Las autoridades estatales y Eurocontrol han aplicado lo que los gestores de riesgos denominan el principio de precaución, una cosa, para entendernos, más radical que el principio de prevención, por cuanto el primero se construye sobre un riesgo incierto y poco definido pero muy grave si acaba produciendo consecuencias. En cristiano: no se ha caído ningún avión, pero de haberse actuado con menos cautelas, no es improbable que hubiera sucedido.

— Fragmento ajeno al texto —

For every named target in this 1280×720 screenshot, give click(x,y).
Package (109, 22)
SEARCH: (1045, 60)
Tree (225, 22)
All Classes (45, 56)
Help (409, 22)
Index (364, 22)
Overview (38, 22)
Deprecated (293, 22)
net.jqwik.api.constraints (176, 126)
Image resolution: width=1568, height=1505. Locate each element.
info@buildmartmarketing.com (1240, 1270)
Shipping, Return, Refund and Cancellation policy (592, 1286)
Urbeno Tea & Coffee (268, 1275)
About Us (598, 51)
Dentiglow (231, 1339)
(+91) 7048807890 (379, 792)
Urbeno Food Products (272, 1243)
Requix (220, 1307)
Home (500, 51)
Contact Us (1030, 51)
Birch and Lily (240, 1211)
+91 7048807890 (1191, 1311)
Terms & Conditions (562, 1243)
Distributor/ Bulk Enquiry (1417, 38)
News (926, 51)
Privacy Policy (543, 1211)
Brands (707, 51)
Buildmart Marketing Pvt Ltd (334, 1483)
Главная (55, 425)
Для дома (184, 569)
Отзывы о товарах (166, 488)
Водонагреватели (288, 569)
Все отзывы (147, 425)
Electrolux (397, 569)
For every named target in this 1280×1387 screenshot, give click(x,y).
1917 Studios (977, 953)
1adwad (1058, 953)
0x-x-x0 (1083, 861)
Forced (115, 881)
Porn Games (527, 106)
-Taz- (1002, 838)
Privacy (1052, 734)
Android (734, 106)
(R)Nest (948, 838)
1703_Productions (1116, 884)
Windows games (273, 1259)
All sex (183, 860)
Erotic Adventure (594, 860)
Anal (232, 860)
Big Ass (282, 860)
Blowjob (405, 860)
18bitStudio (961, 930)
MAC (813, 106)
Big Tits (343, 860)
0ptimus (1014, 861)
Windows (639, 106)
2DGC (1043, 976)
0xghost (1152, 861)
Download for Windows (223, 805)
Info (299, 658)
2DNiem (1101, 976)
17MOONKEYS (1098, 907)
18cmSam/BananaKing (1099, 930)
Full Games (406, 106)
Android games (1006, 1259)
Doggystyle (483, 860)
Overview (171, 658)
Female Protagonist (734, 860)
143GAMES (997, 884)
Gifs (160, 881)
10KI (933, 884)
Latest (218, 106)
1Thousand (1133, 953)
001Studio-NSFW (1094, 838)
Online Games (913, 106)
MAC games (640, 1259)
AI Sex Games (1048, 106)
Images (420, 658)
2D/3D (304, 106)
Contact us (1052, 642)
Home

Cosa distinta es la lentitud en reaccionar de las autoridades estatales y las europeas ante el efecto de esas cautelas. Ahora habrá largas discusiones sobre si se debe compensar a los operadores aéreos, a los viajeros y hasta a la tienda de recuerdos de la esquina que dejó de ingresar porque los turistas no aparecieron. Y saldrán perdiendo los que pierden siempre.

Europa necesita un impulso en este ámbito ya. El proyecto de Cielo Único debe ser reactivado en la medida en que puede superar la fragmentación actual en el control del espacio aéreo, otorgando competencias a una instancia única. Claro que ese es el eterno problema de la construcción europea, porque los estados habrán de ceder parte de su soberanía en un asunto que afecta seriamente a la competitividad.

Y en todo caso, no sería suficiente. España ofreció hace unos días ser plataforma continental y transoceánica, poniendo a disposición no solo nuestra capacidad aeroportuaria como una especie de puente, sino movilizando los recursos de transporte por carretera y ferrocarril. Ha sido una oferta de circunstancias, de urgencia. Pero ha sido una buena idea aplaudida por el Parlamento Europeo, la Comisión y los países más afectados que nosotros, como el Reino Unido o Francia. Tal vez a algunos les haga pensar que sería apropiado pensar en cómo modernizar la red europea de ferrocarriles –en general segura y eficaz y menos sensible a contingencias que la aérea- y desarrollar una malla de interconexiones que mejoraría muy notablemente la movilidad en Europa.